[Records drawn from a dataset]
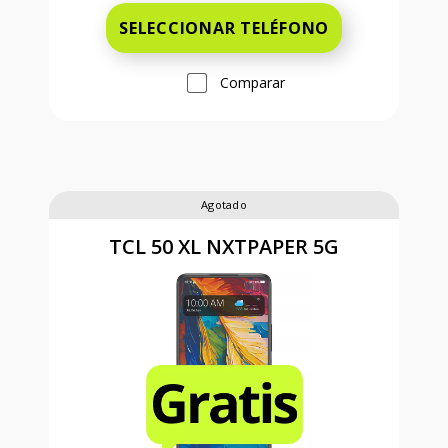
SELECCIONAR TELÉFONO
Comparar
Agotado
TCL 50 XL NXTPAPER 5G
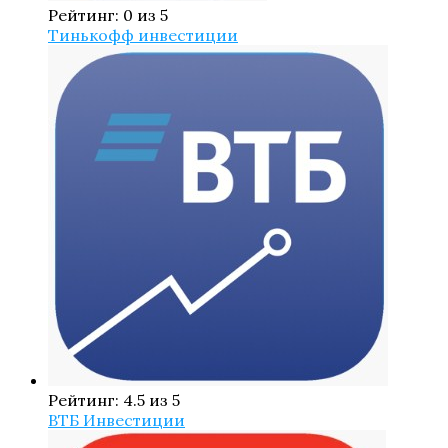
Рейтинг: 0 из 5
Тинькофф инвестиции
Рейтинг: 4.5 из 5
ВТБ Инвестиции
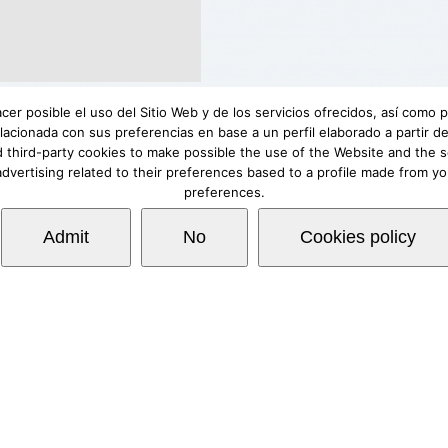
acer posible el uso del Sitio Web y de los servicios ofrecidos, así como
lacionada con sus preferencias en base a un perfil elaborado a partir
 third-party cookies to make possible the use of the Website and the s
advertising related to their preferences based to a profile made from y
preferences.
rgo de responsabilidad
|
Requerimientos mínimos
|
F
Copyright © Lovexair
Admit
No
Cookies policy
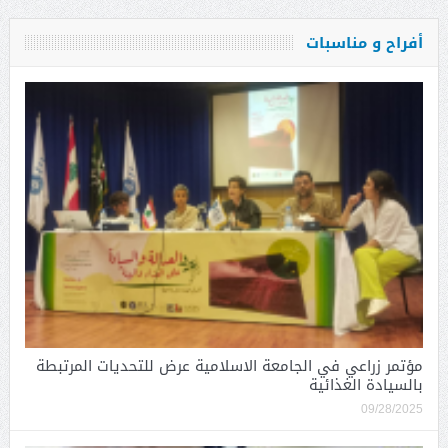
أفراح و مناسبات
مؤتمر زراعي في الجامعة الاسلامية عرض للتحديات المرتبطة
بالسيادة الغذائية
09/28/2025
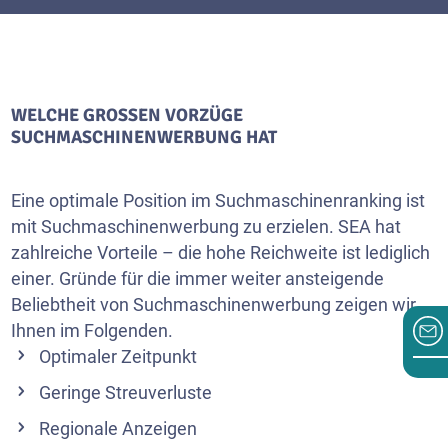
WELCHE GROSSEN VORZÜGE S
UCHMASCHINENWERBUNG HAT
Eine optimale Position im Suchmaschinenranking ist
mit Suchmaschinenwerbung zu erzielen. SEA hat
zahlreiche Vorteile – die hohe Reichweite ist lediglich
einer. Gründe für die immer weiter ansteigende
Beliebtheit von Suchmaschinenwerbung zeigen wir
Ihnen im Folgenden.
Optimaler Zeitpunkt
Geringe Streuverluste
Regionale Anzeigen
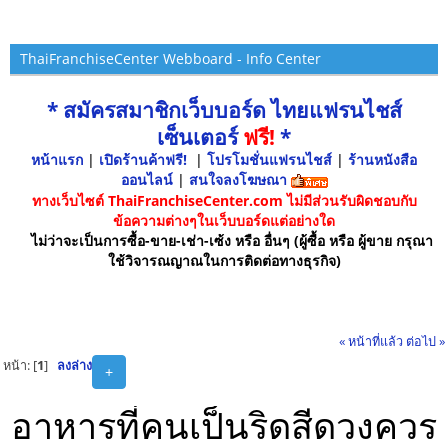
ThaiFranchiseCenter Webboard - Info Center
* สมัครสมาชิกเว็บบอร์ด ไทยแฟรนไชส์
เซ็นเตอร์
ฟรี!
*
หน้าแรก
|
เปิดร้านค้าฟรี!
|
โปรโมชั่นแฟรนไชส์
|
ร้านหนังสือ
ออนไลน์
|
สนใจลงโฆษณา
ทางเว็บไซต์ ThaiFranchiseCenter.com ไม่มีส่วนรับผิดชอบกับ
ข้อความต่างๆในเว็บบอร์ดแต่อย่างใด
ไม่ว่าจะเป็นการซื้อ-ขาย-เช่า-เซ้ง หรือ อื่นๆ (ผู้ซื้อ หรือ ผู้ขาย กรุณา
ใช้วิจารณญาณในการติดต่อทางธุรกิจ)
« หน้าที่แล้ว
ต่อไป »
หน้า: [
1
]
ลงล่าง
+
อาหารที่คนเป็นริดสีดวงควร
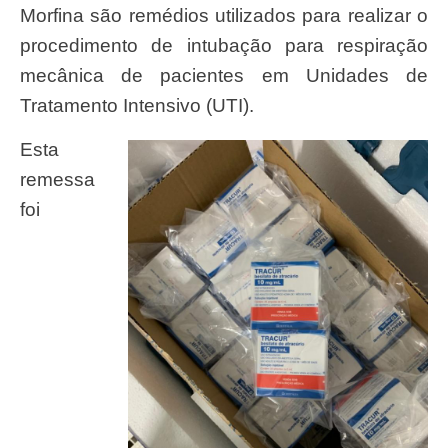
Morfina são remédios utilizados para realizar o
procedimento de intubação para respiração
mecânica de pacientes em Unidades de
Tratamento Intensivo (UTI).
Esta
remessa
foi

Your goal:
Starting with the line above that holds "Requerimientos mínimos", restate each line word for word up to and including the line that holds "Geringe Streuverluste". Drop the pictures.

Answer area:
Requerimientos mínimos
|
F
Copyright © Lovexair
Admit
No
Cookies policy
أفراح و مناسبات
مؤتمر زراعي في الجامعة الاسلامية عرض للتحديات المرتبطة
بالسيادة الغذائية
09/28/2025
WELCHE GROSSEN VORZÜGE S
UCHMASCHINENWERBUNG HAT
Eine optimale Position im Suchmaschinenranking ist
mit Suchmaschinenwerbung zu erzielen. SEA hat
zahlreiche Vorteile – die hohe Reichweite ist lediglich
einer. Gründe für die immer weiter ansteigende
Beliebtheit von Suchmaschinenwerbung zeigen wir
Ihnen im Folgenden.
Optimaler Zeitpunkt
Geringe Streuverluste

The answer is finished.